Esclusiva

Dicembre 10 2025
Bianca Bettacci

«Mia nonna mi ha soprannominata “Prudenzia”. Ho sempre avuto un’avversione per i pericoli e per gli sport di squadra»: è questa la prima cosa che Bianca Bettacci, 24 anni, racconta di sé.
Mentre controllava ogni passo per non inciampare, il pianoforte e la lettura sono sempre stati lì, come due amici leali e silenziosi. I concorsi musicali, affrontati fin dai sette anni «con tanti adulti che osservavano tutto ciò che facevo», l’hanno costretta a crescere senza timidezza e, soprattutto, a non temere il giudizio e l’autorità. Gli adulti sono sempre stati una «compagnia piacevole e stimolante: siano i miei cari, sempre pronti ad applaudirmi, o i compagni del corso di teatro». È proprio sui palchi, tra musica e recitazione, che ha capito per la prima volta quanto fosse naturale, per lei, trasformare la tensione in energia.

A Bianca, ambiziosa e combattiva come tutti gli aretini, non è servito «domandarsi cosa fare da grande. Dopo gli anni belli del liceo classico, vissuti da rappresentante di classe e tra mille attività, la risposta sembrava naturale e scontata: l’insegnante di lettere classiche». Tuttavia, nella desolante Pisa, la quotidianità degli studi è diventata presto una sequenza di giornate tutte uguali: ore chine sui testi, approfondimenti minuziosi. Lì, «la costanza e la dedizione mentale che i compagni mostravano nell’analizzare la Repubblica di Platone mi hanno fatto provare cosa significhi sapere di essere bravi ma sentirsi comunque fuori posto». A quel senso di scollamento si aggiungeva l’etichetta che lei stessa si era cucita addosso: «quella della prima della classe, impeccabile e instancabile, sempre all’altezza delle aspettative» — spesso più sue che degli altri.

Bianca Bettacci

C’è, però, un’altra Bianca: «non solo la studentessa che ha sguazzato con felicità tra Cicerone e la storia contemporanea». In lei vive anche un lato più leggero e curioso: «quello del teatro, delle lunghe estati in macchina con i genitori, dell’Europa attraversata senza itinerari fissi, delle scoperte affidate al caso». Un lato che affiora anche sulla pelle. I suoi quindici tatuaggi parlano al posto suo e raccontano le sue passioni: un arcobaleno colorato, «Ammonite» e «Meet me in Montauk» per ricordare i suoi film preferiti, oppure il numero 29 sul polso, come l’anno di nascita dei nonni e di Oriana Fallaci.

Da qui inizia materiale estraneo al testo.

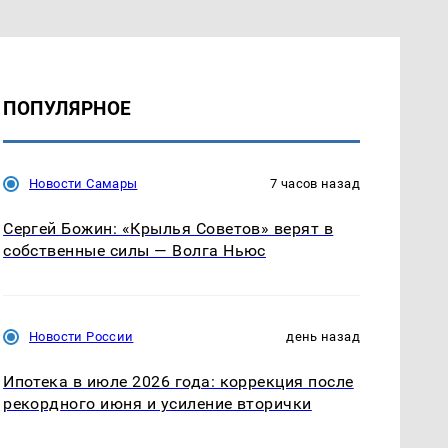
ПОПУЛЯРНОЕ
Новости Самары
7 часов назад
Сергей Божин: «Крылья Советов» верят в
собственные силы — Волга Ньюс
Новости России
день назад
Ипотека в июле 2026 года: коррекция после
рекордного июня и усиление вторички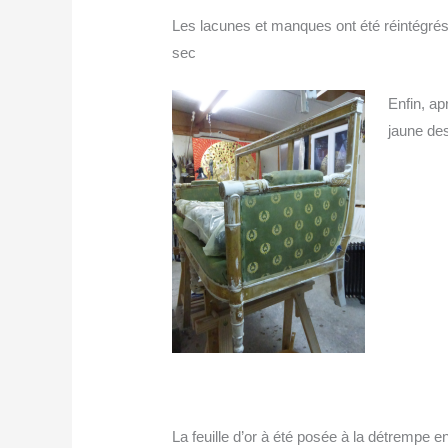
Les lacunes et manques ont été réintégrés
sec
Enfin, ap
jaune des
La feuille d’or à été posée à la détrempe e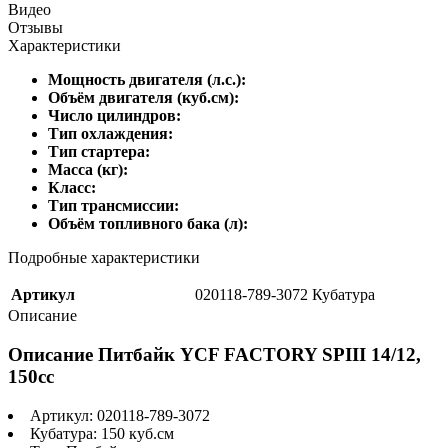
Видео
Отзывы
Характеристики
Мощность двигателя (л.с.):
Объём двигателя (куб.см):
Число цилиндров:
Тип охлаждения:
Тип стартера:
Масса (кг):
Класс:
Тип трансмиссии:
Объём топливного бака (л):
Подробные характеристики
Артикул
020118-789-3072 Кубатура
Описание
Описание Питбайк YCF FACTORY SPIII 14/12,
150cc
Артикул: 020118-789-3072
Кубатура: 150 куб.см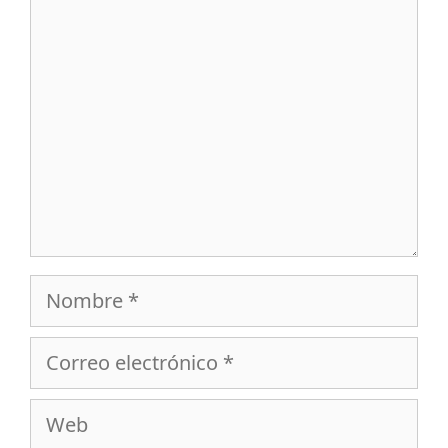
Comentario
Nombre
Correo
electrónico
Web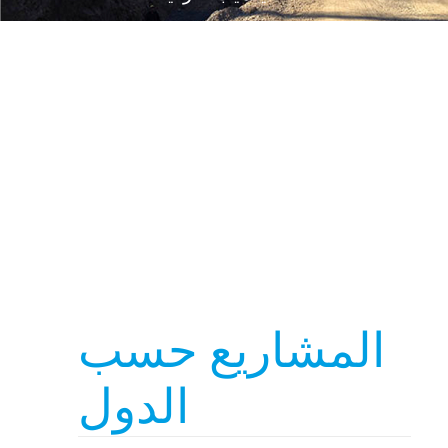
المشاريع حسب
الدول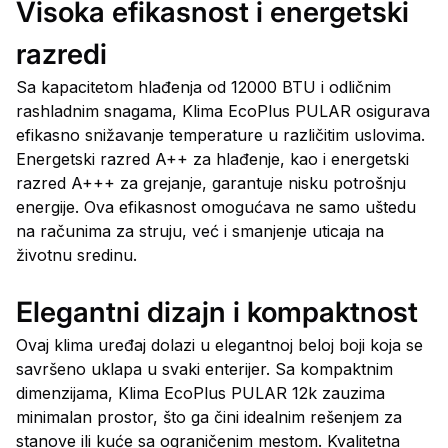
Visoka efikasnost i energetski
razredi
Sa kapacitetom hlađenja od 12000 BTU i odličnim
rashladnim snagama, Klima EcoPlus PULAR osigurava
efikasno snižavanje temperature u različitim uslovima.
Energetski razred A++ za hlađenje, kao i energetski
razred A+++ za grejanje, garantuje nisku potrošnju
energije. Ova efikasnost omogućava ne samo uštedu
na računima za struju, već i smanjenje uticaja na
životnu sredinu.
Elegantni dizajn i kompaktnost
Ovaj klima uređaj dolazi u elegantnoj beloj boji koja se
savršeno uklapa u svaki enterijer. Sa kompaktnim
dimenzijama, Klima EcoPlus PULAR 12k zauzima
minimalan prostor, što ga čini idealnim rešenjem za
stanove ili kuće sa ograničenim mestom. Kvalitetna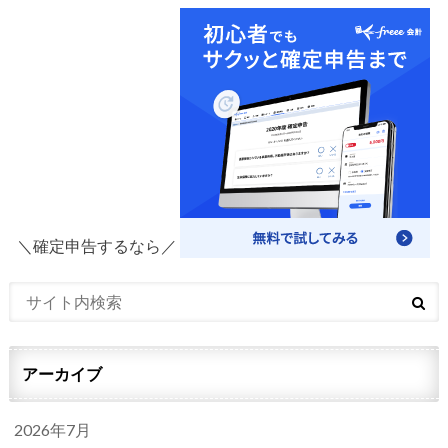
＼確定申告するなら／
アーカイブ
2026年7月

Con la stessa sicurezza e determinazione che l’hanno accompagnata fin da piccola, Bianca ha scelto di lasciarsi alle spalle il mondo accademico, così chiuso e rigido. «Ho deciso di seguire la strada più semplice, quella che in fondo è sempre stata davanti a me: il giornalismo, un mondo in cui posso muovermi in modo libero».

Guardando indietro, Bianca riconosce due momenti nitidi che l’hanno condotta tra questi banchi. Il primo è l’incontro con La rabbia e l’orgoglio di Oriana Fallaci, comprato per capire più a fondo gli gli attacchi alla redazione parigina di Charlie Hebdo, che causarono dodici morti tra giornalisti e collaboratori. Il secondo è Barcellona: «trovarsi appena fuori dalla Rambla il 17 agosto 2017 — quando sedici persone furono uccise in un  altro attentato terroristico —  mi ha fatto conoscere la paura più improvvisa e paralizzante, che svuota le parole e amplifica ogni rumore. Da quell’esperienza ho capito quanto sia preziosa un’informazione chiara e tempestiva, capace di orientare le persone nel caos».

Ora Bianca non è più “Prudenzia”, la bambina che camminava in punta di piedi per non inciampare. È una giovane donna che ha capito che, prima ancora di raccontarlo, il mondo va attraversato: con lo sguardo aperto, la curiosità e il coraggio di chi non teme di cambiare strada.